A song not to play tomorrow
In popular music mythology the Irish rock group Thin Lizzy are iconic. Somewhere among my album collection there is at least one by Thin Lizzy, I enjoyed their music. Phil Lynott, the lead singer of Thin Lizzy is a legendary figure. Even if he had lived on to be a venerable institution of rock music, appearing on BBC 4 television programmes, instead of dying years before his time, he would still have been a legendary figure.
Because of the iconic status of the band, to question the attitude behind the lyrics of Thin Lizzy songs seems tantamount to heresy, a questioning of the integrity of a band held in high regard, but, on the eve of International Women’s Day, it is worth revisiting the lyrics of The Boys Are Back in Town and ask how much the song reflected a misogyny that was just accepted, and how much more passed by completely unnoticed.
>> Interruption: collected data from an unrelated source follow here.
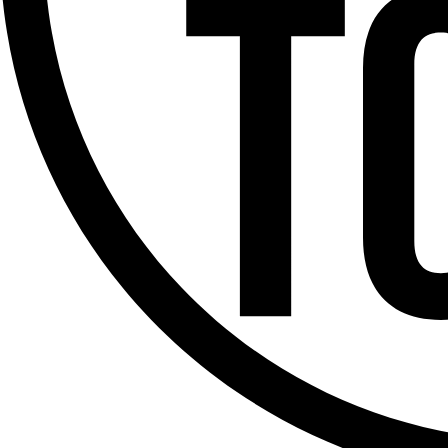
Offres d’emploi
Dernière émission
Voir nos dernières émissions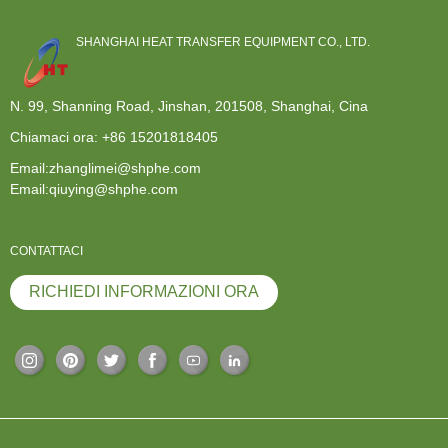
SHANGHAI HEAT TRANSFER EQUIPMENT CO., LTD.
N. 99, Shanning Road, Jinshan, 201508, Shanghai, Cina
Chiamaci ora:
+86 15201818405
Email:zhanglimei@shphe.com
Email:qiuying@shphe.com
CONTATTACI
RICHIEDI INFORMAZIONI ORA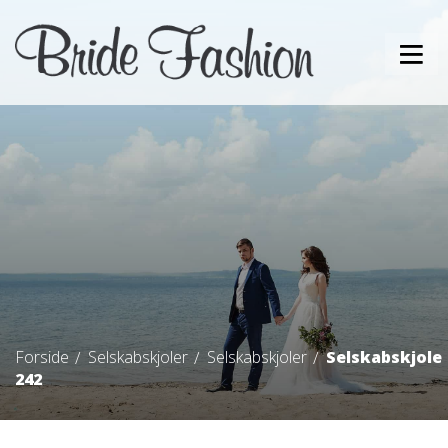
Forside
Selskabskjoler
Selskabskjoler
Selskabskjole
242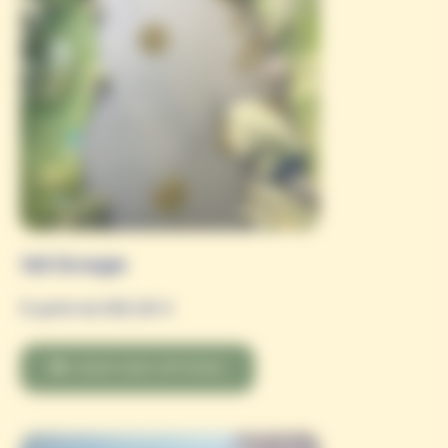
Vol Groupe
À partir de
260,00
€
CHOIX DES OPTIONS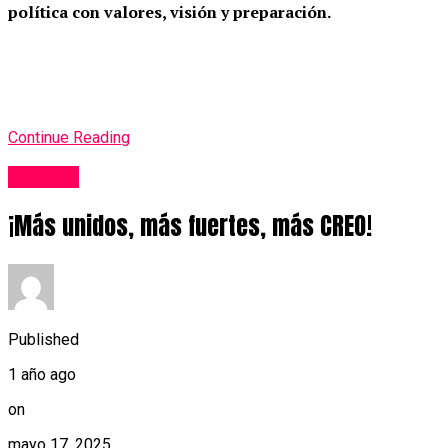
política con valores, visión y preparación.
Continue Reading
Noticias
¡Más unidos, más fuertes, más CREO!
Published
1 año ago
on
mayo 17, 2025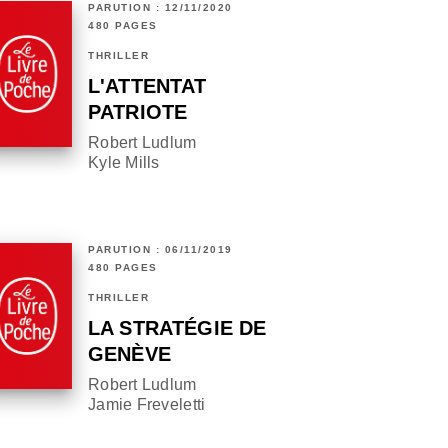
PARUTION : 12/11/2020
480 PAGES
THRILLER
L'ATTENTAT
PATRIOTE
Robert Ludlum
Kyle Mills
PARUTION : 06/11/2019
480 PAGES
THRILLER
LA STRATÉGIE DE
GENÈVE
Robert Ludlum
Jamie Freveletti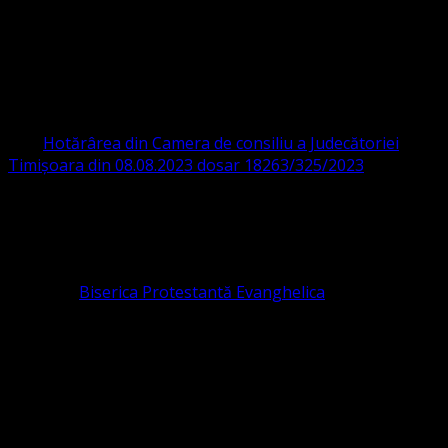
ORGANIZAȚIA RELIGIOASĂ CONVENŢIA
PROTESTANTĂ EVANGHELICĂ VALDENZĂ
– METODISTĂ – LUTHERANĂ
CIF 16759059 aprobată cu modificări la statut și denumire
prin
Hotărârea din Camera de consiliu a Judecătoriei
Timișoara din 08.08.2023 dosar 18263/325/2023
.
ASOCIAȚIA RELIGIOASĂ este prezentă și în România prin
Organizația religioasă.
pastor coordonator: Leontiuc Marius
Pastor la
Biserica Protestantă Evanghelica
Contact: contact@bisericaevanghelica.com
Ne puteți susține financiar. Iată datele noastre: Conventia
Protestantă Evanghelică Valdenză-Metodistă-Lutherană ,
IBAN: RO84BRDE360SV00405463600, in RON, Banca
B.R.D. - G.S.G., SWIFT CODE: BRDEROBU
The past is another country, they certainly did things differently there, but when the song, recorded in 1976, has been played, never once have I ever heard the presenter ever ask a question about whether it is reasonable in the Twenty-First Century to treat women as objects; objects of sexual desire, or objects of humour if they presume to reject male sexual advances. Because, if that’s not what is going on here, then I have misheard the lyrics for more than forty years:
You know that chick that used to dance a lot?
Every night she’d be on the floor, shaking what she’d got
Man, when I tell you she was cool, she was red hot,
I mean she was steaming.And that time over at Johnny’s place,
Well, this chick got up and she slapped Johnny’s face,
Man, we just fell about the place
If that chick don’t want to know, forget her
So, Johnny’s behaviour, that has prompted a violent response, is acceptable and the woman’s objection is a cause for hilarity? What subliminal message has been conveyed by decades of this stuff? If we can accept such sentiments without question, what else gets under the radar?
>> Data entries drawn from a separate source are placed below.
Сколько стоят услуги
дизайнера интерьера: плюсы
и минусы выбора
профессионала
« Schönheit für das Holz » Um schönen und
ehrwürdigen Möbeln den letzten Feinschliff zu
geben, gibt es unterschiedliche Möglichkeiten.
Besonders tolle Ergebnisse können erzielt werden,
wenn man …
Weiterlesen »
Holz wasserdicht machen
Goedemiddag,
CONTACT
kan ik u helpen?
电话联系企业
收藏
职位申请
In those far off days, (and it persists in current times), there are double standards in language used to describe behaviour. One of the “boys” who had a string of relationships was “a bit of a lad’, a girl behaving similarly was a “slut”. Did anyone ever hear of males being described so pejoratively? Why are double standards acceptable?
Asking questions about the way people are treated is not about “political correctness”, or whatever misnomer might be used, it’s about people’s dignity. If we simply respected human dignity, there would be no need for international days of any sort.